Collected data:
++++++++

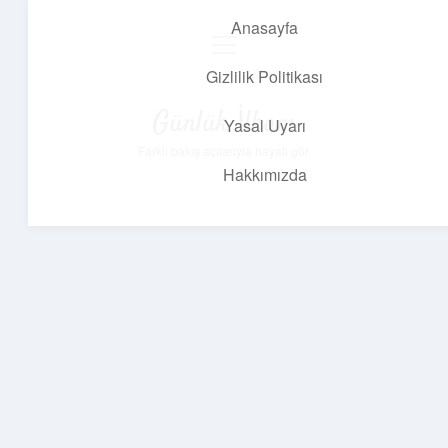
Anasayfa
menüyü
aç
Gizlilik Politikası
Günlük İlham
Yasal Uyarı
Farklı bakış açılarıyla hayatı gör.
Hakkımızda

++++++++

Problem statement - Print each entry shown above with exact wording and no pictures.

Answer to the problem -
Anasayfa
menüyü
aç
Gizlilik Politikası
Günlük İlham
Yasal Uyarı
Farklı bakış açılarıyla hayatı gör.
Hakkımızda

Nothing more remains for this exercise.